- Born: Nina Kakkar 14 November 1955 (age 70) New Delhi
- Years active: 1995–present
- Spouse: Charles Bracewell-Smith ​ ​(m. 1996)​

= Nina Bracewell-Smith =

Indian businesswoman (born 1955)

 Nina, Lady Bracewell-Smith (née Kakkar; born 14 November 1955) is an Indian-born businesswoman who has since March 2013 been based in Monaco. She was a major shareholder and former non-executive director of the Premier League football club Arsenal.

==Background==
Born in Bonn, she is the daughter of an Indian diplomat. In 1996 she married Sir Charles Bracewell-Smith, 4th Baronet (of Keighley in the County of Yorkshire) at Westminster Register Office. Her husband is the younger son of the former Arsenal director Sir George Bracewell-Smith, 2nd Baronet, who was on the Arsenal board of directors from May 1953 to September 1976. Sir George was in turn the son of the former Arsenal director Sir Bracewell Smith, 1st Baronet, who was chairman from 1948 to 1962.

==Arsenal FC==
Lady Bracewell-Smith's share in Arsenal comes from the estate of Sir Bracewell Smith, which was split among his grandchildren, Sir Charles Bracewell-Smith, Clive Carr, Richard Carr and Sarah Carr, now Lady Phipps-Bagge. Sir Charles Bracewell-Smith transferred ownership of his shares to his wife, Lady Bracewell-Smith, and she was made a non-executive director of Arsenal in 2005; her appointment increased the membership of Arsenal's Board of Directors to ten.
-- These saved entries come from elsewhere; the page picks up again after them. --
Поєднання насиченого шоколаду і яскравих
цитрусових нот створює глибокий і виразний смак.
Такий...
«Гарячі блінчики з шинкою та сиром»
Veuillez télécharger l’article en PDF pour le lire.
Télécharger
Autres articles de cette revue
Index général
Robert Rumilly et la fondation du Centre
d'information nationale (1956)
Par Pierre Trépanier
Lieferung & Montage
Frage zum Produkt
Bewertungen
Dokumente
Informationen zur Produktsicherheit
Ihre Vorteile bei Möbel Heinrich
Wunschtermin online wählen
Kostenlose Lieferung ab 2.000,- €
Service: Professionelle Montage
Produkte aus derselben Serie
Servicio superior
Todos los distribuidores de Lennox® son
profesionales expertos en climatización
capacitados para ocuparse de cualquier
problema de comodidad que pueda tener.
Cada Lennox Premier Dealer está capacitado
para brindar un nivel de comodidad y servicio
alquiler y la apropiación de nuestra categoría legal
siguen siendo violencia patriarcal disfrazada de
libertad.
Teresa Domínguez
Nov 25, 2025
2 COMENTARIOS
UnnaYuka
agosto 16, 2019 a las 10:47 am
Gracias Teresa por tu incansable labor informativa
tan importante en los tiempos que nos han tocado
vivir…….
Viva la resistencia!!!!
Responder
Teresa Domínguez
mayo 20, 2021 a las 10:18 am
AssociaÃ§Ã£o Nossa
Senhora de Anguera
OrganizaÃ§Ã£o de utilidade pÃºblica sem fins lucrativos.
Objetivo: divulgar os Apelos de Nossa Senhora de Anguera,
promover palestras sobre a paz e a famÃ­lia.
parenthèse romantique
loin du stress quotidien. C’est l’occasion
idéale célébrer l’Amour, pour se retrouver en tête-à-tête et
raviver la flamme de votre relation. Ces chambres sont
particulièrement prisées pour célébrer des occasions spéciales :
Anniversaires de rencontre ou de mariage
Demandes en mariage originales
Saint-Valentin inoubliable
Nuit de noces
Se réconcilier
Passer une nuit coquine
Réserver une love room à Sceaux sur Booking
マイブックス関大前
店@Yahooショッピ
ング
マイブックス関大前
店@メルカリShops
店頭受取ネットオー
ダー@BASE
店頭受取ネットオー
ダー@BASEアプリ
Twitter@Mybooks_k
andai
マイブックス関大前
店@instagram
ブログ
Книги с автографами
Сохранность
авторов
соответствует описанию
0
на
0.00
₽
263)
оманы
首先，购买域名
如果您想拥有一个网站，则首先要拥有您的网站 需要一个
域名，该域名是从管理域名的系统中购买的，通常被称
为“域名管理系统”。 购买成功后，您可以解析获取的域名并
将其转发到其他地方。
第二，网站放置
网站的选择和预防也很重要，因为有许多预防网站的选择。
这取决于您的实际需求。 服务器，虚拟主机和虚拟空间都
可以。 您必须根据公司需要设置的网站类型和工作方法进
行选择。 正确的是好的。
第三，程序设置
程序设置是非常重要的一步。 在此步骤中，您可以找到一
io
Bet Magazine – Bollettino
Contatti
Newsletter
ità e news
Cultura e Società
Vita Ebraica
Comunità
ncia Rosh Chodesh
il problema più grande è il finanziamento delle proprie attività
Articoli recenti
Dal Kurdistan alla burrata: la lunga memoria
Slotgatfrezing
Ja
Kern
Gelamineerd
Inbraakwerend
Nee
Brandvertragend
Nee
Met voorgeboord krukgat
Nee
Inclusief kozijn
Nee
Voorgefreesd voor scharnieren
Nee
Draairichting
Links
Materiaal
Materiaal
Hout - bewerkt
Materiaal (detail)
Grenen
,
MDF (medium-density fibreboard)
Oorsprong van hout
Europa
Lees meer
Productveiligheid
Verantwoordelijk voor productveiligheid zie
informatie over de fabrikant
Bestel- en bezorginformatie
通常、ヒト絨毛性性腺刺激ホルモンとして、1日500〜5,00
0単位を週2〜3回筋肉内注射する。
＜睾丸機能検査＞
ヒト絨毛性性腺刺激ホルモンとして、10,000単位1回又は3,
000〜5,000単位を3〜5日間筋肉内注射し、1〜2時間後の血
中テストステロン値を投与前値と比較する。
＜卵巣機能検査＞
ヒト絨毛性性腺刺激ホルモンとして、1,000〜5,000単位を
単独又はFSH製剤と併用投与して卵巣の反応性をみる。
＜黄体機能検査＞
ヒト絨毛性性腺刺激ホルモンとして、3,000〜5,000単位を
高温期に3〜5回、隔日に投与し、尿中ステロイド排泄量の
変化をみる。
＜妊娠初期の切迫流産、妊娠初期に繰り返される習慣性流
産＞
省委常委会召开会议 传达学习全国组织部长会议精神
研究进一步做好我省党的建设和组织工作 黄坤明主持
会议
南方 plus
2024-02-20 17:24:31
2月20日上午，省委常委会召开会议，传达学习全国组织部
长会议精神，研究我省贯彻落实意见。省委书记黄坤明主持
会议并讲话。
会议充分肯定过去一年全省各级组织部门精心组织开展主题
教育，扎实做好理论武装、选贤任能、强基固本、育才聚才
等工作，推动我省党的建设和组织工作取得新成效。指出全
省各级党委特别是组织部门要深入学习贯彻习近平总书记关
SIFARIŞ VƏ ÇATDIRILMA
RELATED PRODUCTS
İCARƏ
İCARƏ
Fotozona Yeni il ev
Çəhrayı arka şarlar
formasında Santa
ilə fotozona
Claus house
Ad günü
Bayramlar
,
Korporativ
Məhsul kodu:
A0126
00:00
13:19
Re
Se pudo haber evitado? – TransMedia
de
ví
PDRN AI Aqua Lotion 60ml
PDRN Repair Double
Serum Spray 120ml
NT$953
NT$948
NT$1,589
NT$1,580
As of September 2007, Lady Bracewell-Smith owned a 15.9% stake in the club and was the third largest shareholder in the club following Danny Fiszman, with 24.11%, and Red and White Holdings, which is co-owned by Farhad Moshiri and Alisher Usmanov, which owns 24.0% of the equity. In April 2007, she joined with the other board members, her husband’s cousins, as well as Danny Fiszman and the chairman, Peter Hill-Wood, in resisting a take-over by Usmanov, which was believed to have the support of former vice-chairman David Dein. On 17 December 2008 Arsenal Holdings PLC made this announcement: "Lady Nina Bracewell-Smith will be leaving the Boards of the Company and the Club with immediate effect."

On 11 April 2011, she sold her Arsenal shares amounting to 15.9% of club's stake to Stan Kroenke.

On 1 March 2012, she was appointed but removed now Honorary Vice-President of the Club.

==Other business interests==
Lady Bracewell-Smith was also formerly a director of the Park Lane Sheraton Hotel. The Bracewell-Smith family has strong connections to hotels having previously owned the Ritz Hotel in London, which they sold in 1976, together with a large share of the Paris Ritz; they also held the majority of the shares in the Park Lane Hotel (built by Sir Bracewell Smith in 1920) until its £44m sale in 1996.

She and her husband were ranked 657th in the Sunday Times Rich List 2009 with an estimated family fortune of £85m. She is also 44th on The Sunday Times UK Asian rich list, 72nd on the women list and is in the European Rich List.